··· DATASET CONTENT

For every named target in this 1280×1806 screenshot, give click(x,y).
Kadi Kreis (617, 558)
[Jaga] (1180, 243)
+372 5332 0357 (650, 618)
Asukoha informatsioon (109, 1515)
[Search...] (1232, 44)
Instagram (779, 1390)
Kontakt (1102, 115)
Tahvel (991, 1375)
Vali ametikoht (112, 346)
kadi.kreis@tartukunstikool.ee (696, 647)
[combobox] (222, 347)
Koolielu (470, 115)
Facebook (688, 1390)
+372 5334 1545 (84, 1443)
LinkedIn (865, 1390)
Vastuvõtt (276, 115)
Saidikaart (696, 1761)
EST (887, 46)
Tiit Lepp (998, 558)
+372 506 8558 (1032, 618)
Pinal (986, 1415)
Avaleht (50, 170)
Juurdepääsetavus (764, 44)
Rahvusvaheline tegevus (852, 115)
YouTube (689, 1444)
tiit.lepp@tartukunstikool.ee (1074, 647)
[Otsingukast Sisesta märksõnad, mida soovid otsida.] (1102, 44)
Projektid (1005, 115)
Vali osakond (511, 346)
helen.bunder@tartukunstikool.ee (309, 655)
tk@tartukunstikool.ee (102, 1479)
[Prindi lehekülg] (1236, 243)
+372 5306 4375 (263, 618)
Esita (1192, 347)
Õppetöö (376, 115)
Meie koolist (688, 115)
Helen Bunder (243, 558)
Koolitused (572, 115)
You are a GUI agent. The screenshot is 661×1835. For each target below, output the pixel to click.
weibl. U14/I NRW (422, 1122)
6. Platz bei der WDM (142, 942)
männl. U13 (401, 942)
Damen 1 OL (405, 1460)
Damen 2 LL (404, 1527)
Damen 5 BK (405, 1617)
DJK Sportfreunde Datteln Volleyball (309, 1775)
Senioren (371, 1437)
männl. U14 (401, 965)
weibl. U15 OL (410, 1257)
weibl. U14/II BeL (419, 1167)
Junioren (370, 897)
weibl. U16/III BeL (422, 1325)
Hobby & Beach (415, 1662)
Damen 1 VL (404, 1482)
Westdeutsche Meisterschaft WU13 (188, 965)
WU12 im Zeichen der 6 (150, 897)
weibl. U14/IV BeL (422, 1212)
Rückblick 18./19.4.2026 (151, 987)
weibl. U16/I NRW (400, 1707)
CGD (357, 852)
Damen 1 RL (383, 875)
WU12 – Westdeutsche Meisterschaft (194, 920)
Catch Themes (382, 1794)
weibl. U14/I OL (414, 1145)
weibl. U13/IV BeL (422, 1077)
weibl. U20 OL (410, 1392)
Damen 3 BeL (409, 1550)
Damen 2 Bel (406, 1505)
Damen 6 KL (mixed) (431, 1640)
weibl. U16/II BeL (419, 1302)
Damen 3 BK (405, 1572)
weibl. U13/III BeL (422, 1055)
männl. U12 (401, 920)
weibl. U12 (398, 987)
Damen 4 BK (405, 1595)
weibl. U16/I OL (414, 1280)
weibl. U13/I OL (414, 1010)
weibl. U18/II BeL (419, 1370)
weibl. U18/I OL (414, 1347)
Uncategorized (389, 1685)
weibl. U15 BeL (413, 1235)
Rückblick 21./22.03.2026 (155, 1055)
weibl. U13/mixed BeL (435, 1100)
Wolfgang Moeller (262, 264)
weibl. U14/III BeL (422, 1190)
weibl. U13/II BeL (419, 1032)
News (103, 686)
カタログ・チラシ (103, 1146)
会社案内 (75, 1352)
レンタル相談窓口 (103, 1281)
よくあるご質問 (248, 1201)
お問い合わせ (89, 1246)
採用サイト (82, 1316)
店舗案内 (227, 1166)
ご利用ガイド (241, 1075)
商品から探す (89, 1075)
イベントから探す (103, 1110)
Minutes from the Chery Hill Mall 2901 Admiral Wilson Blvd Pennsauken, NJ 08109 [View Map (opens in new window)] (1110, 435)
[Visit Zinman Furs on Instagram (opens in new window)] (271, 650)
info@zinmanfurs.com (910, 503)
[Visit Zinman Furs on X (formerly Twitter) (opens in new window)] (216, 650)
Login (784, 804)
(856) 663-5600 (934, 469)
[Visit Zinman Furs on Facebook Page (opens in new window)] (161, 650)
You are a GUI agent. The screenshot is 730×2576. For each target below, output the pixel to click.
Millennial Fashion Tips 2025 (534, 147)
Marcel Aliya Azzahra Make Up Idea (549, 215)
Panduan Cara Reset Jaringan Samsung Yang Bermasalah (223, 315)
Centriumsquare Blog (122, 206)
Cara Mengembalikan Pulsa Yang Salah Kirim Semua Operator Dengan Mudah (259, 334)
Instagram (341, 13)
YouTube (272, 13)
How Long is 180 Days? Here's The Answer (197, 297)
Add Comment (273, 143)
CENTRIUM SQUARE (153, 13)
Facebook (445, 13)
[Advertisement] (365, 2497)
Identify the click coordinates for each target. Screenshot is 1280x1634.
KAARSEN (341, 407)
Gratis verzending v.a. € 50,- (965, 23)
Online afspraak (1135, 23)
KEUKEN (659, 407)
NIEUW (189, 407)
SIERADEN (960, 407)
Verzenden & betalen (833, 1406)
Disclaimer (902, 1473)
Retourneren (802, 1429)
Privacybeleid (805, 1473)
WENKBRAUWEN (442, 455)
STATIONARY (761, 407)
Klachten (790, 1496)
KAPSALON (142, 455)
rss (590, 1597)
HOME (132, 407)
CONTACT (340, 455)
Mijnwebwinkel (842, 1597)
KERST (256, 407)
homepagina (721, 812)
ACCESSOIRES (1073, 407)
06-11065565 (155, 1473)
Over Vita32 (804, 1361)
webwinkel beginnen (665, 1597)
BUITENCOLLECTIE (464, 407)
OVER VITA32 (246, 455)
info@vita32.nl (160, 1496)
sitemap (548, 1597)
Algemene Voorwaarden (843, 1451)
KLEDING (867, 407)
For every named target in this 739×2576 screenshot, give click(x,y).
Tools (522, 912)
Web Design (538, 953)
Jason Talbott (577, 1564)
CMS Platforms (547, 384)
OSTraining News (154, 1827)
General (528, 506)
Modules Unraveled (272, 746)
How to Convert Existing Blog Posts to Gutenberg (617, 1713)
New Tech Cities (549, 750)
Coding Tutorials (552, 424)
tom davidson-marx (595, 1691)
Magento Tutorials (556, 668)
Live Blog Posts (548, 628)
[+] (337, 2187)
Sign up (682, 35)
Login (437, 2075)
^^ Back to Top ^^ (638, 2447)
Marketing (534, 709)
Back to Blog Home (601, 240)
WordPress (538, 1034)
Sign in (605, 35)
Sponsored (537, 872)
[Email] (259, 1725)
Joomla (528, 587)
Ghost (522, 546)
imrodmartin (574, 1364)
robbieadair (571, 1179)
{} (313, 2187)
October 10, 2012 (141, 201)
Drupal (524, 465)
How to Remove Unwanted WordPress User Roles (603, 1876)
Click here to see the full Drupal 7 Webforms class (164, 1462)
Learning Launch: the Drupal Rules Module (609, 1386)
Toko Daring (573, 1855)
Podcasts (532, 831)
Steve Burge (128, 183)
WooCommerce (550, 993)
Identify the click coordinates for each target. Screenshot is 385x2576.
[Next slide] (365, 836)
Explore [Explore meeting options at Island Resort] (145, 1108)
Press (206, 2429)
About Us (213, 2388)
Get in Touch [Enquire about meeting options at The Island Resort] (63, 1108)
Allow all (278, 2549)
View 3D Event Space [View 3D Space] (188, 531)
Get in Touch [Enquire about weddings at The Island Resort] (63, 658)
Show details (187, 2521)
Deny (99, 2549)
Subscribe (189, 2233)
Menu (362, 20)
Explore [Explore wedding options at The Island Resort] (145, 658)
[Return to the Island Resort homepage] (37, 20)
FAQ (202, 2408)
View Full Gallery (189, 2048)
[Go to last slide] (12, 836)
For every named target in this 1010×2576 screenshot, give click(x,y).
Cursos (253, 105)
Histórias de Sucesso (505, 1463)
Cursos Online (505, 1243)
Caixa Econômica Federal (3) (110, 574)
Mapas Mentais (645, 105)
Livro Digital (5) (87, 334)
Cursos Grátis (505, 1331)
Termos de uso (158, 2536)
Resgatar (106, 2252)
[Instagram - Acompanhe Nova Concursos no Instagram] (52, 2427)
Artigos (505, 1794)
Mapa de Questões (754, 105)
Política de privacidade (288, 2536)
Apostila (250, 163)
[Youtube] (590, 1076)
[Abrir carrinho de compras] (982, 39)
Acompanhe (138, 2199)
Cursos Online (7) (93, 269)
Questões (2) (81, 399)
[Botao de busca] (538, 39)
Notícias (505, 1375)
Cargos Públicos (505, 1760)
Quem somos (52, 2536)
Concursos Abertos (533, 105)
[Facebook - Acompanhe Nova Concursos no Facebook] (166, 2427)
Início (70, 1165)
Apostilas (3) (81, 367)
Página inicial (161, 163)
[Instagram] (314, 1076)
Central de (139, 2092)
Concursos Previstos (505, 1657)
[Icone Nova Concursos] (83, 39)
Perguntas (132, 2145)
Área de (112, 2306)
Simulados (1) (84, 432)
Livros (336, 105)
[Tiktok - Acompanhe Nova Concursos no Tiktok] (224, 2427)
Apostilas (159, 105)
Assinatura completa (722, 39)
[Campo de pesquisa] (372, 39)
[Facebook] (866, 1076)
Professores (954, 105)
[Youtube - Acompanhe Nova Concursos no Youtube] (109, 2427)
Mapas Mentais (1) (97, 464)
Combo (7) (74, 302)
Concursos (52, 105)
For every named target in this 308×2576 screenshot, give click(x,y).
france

······

TASK ITEM — Please retype the data exactly as it stands, from its first line down to the line that contains "Tiit Lepp (998, 558)", then stop.

RESPONSE TO THE TASK —
For every named target in this 1280×1806 screenshot, give click(x,y).
Kadi Kreis (617, 558)
[Jaga] (1180, 243)
+372 5332 0357 (650, 618)
Asukoha informatsioon (109, 1515)
[Search...] (1232, 44)
Instagram (779, 1390)
Kontakt (1102, 115)
Tahvel (991, 1375)
Vali ametikoht (112, 346)
kadi.kreis@tartukunstikool.ee (696, 647)
[combobox] (222, 347)
Koolielu (470, 115)
Facebook (688, 1390)
+372 5334 1545 (84, 1443)
LinkedIn (865, 1390)
Vastuvõtt (276, 115)
Saidikaart (696, 1761)
EST (887, 46)
Tiit Lepp (998, 558)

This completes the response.